Sunday, February 21, 2010

Cacti, cats and canoodling

The neighborhood, or barrio, that I'm living in is named Palermo.  In addition to its considerable size, Palermo is also well known for its green areas— indeed, there's even a grouping of parks known as the Bosques de Palermo (Palermo Woods).  Although I've walked, run and occasionally gotten lost around many of these parks, I've only scratched the surface in exploring them.  This blurb will probably be the first in a long series of Palermo Park posts.

The Carlos Thays Botanical Garden can be described in three words: cacti, cats and canoodling.  Several greenhouses around the park house exotic plants, but the colony of cacti I encountered was truly unexpected.  In a city where the humidity is above 80 percent most days, it seems either crazy or cruel to grow these desert-loving prickly plants.

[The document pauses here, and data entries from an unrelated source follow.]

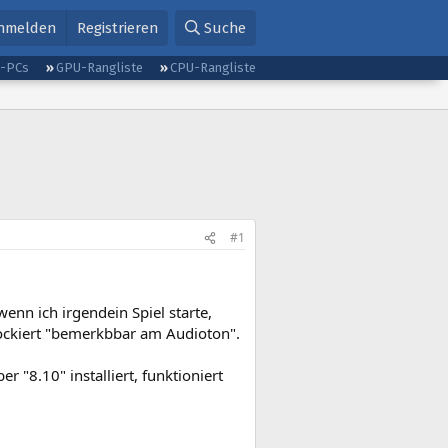
nmelden
Registrieren
Suche
g-PCs
GPU-Rangliste
CPU-Rangliste
#1
enn ich irgendein Spiel starte,
lockiert "bemerkbbar am Audioton".
r "8.10" installiert, funktioniert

Earnest Hemingway would have been friends with Carlos Thays, a landscape architect from the 19th century.  Both men had a deep affinity for felines whose descendants still prowl their properties.  And while some of the resident cats at Hemingway's home in Key West boast six-digit paws, the kitties in the botanical garden have street cred: they have managed to stay alive and clean in a city that is obsessed with dogs and has no qualms about hitting human pedestrians let alone feline ones.

Of course, I am in Latin America so a high level of PDA is nothing surprising, but at least half of the visitors at this park were canoodling couples.  Maybe it's the peaceful atmosphere or maybe it's the nude statues of Greek gods throughout the garden.  Whatever the reason, Carlos Thays Botanical Garden is a popular date spot.


I just hope they don't roll onto a cactus...

1 comment:

  1. Ouch! That would be painful!
    Oh when we are back in Cary again, we need to go walking on that trail out on Highway 55. That was good trail. I wasn't able to enjoy it completely last time (summer 2008) cuz I had to pee real bad.